Ingo Struewing wrote:
> #At file:///home2/mydev/bzrroot/mysql-6.0-wl4534/
>
> 2693 Ingo Struewing 2008-09-30
> WL#4534 - Backup client program
>
> Quick and dirty prototype for early design review.
>
> First attempt is to implement catalog in C++.
> Uncertainty is about whether it may later be necessary to associate
> table numbers from the table data chunks with catalog data. This won't
> work efficiently with the list implementation. If it turns out that we
> need arrays in the catalog, we may not implement this in C++.
> As far as I know, we do not use the standard C++ library for
> portability reasons. And we don't have an equivalent for std::vector.
> So dynamic arrays (mysys/array.c) come to mind. But then mixing of
> C and C++ in the catalog doesn't seem right. An extension of the
> type-inheritance model of the stream library seems more appropriate.
> Especially as one could use these types directly.
> However, IMHO, this would prove that the catalog representation cannot
> be chosen freely when using the stream library.

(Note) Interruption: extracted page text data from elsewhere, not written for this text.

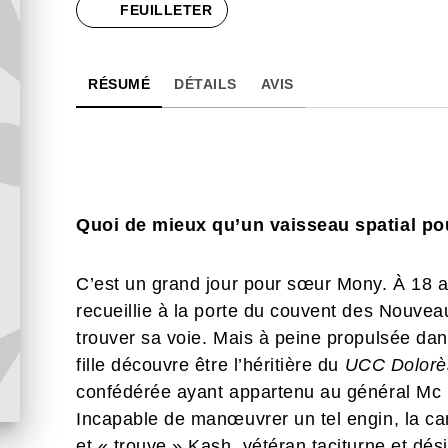
FEUILLETER
RÉSUMÉ
DÉTAILS
AVIS
Quoi de mieux qu’un vaisseau spatial pou
C’est un grand jour pour sœur Mony. À 18 an
recueillie à la porte du couvent des Nouveau
trouver sa voie. Mais à peine propulsée dan
fille découvre être l’héritière du
UCC Dolorè
confédérée ayant appartenu au général Mc 
Incapable de manœuvrer un tel engin, la ca
et « trouve » Kash, vétéran taciturne et dés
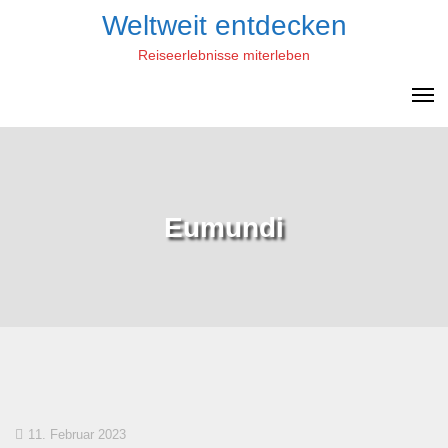
Skip
Weltweit entdecken
to
Reiseerlebnisse miterleben
content
Eumundi
11. Februar 2023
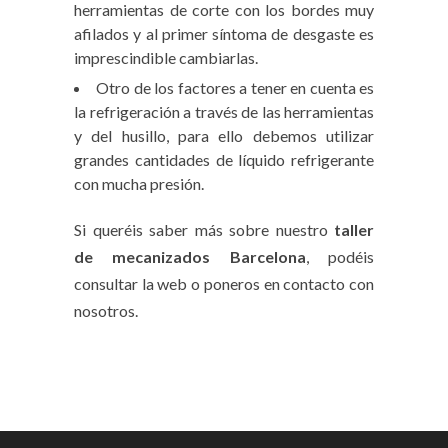
herramientas de corte con los bordes muy
afilados y al primer síntoma de desgaste es
imprescindible cambiarlas.
Otro de los factores a tener en cuenta es
la refrigeración a través de las herramientas
y del husillo, para ello debemos utilizar
grandes cantidades de líquido refrigerante
con mucha presión.
Si queréis saber más sobre nuestro
taller
de mecanizados Barcelona
, podéis
consultar la web o poneros en contacto con
nosotros.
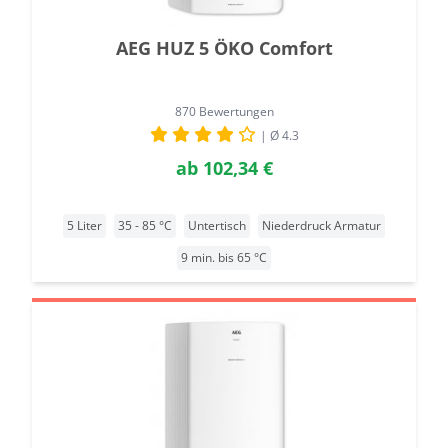
AEG HUZ 5 ÖKO Comfort
870 Bewertungen
| Ø 4.3
ab
102,34 €
5 Liter
35 - 85 °C
Untertisch
Niederdruck Armatur
9 min. bis 65 °C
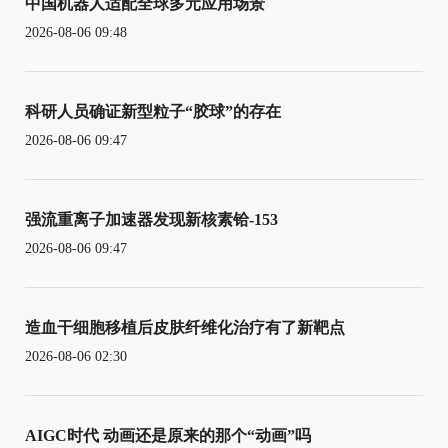
中国机器人适配全球多元应用场景
2026-08-06 09:48
科研人员确证新型粒子“胶球”的存在
2026-08-06 09:47
强流重离子加速器发现新核素铪-153
2026-08-06 09:47
造血干细胞移植后皮肤纤维化治疗有了新靶点
2026-08-06 02:30
AIGC时代 动画还是原来的那个“动画”吗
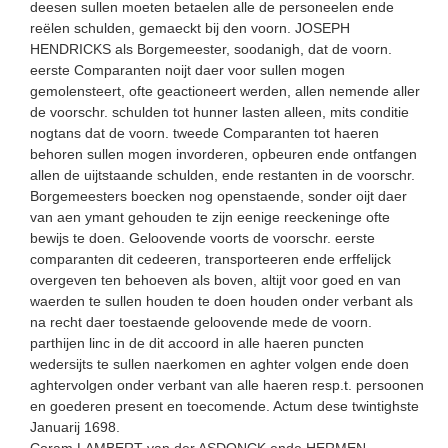
deesen sullen moeten betaelen alle de personeelen ende
reëlen schulden, gemaeckt bij den voorn. JOSEPH
HENDRICKS als Borgemeester, soodanigh, dat de voorn.
eerste Comparanten noijt daer voor sullen mogen
gemolensteert, ofte geactioneert werden, allen nemende aller
de voorschr. schulden tot hunner lasten alleen, mits conditie
nogtans dat de voorn. tweede Comparanten tot haeren
behoren sullen mogen invorderen, opbeuren ende ontfangen
allen de uijtstaande schulden, ende restanten in de voorschr.
Borgemeesters boecken nog openstaende, sonder oijt daer
van aen ymant gehouden te zijn eenige reeckeninge ofte
bewijs te doen. Geloovende voorts de voorschr. eerste
comparanten dit cedeeren, transporteeren ende erffelijck
overgeven ten behoeven als boven, altijt voor goed en van
waerden te sullen houden te doen houden onder verbant als
na recht daer toestaende geloovende mede de voorn.
parthijen linc in de dit accoord in alle haeren puncten
wedersijts te sullen naerkomen en aghter volgen ende doen
aghtervolgen onder verbant van alle haeren resp.t. persoonen
en goederen present en toecomende. Actum dese twintighste
Januarij 1698.
Coram LAMBERT van der ASDONCK ende HERMEN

Actually yes, information stored inside backup image refers to catalogue objects
by their "index" which I call "object coordinates within the catalogue". For
example, entries containing metadata, refer to the object which this metadata
describes by its coordinates. Similar, blocks of table data refer to the table
by its number within given snapshot, i.e. its coordinates.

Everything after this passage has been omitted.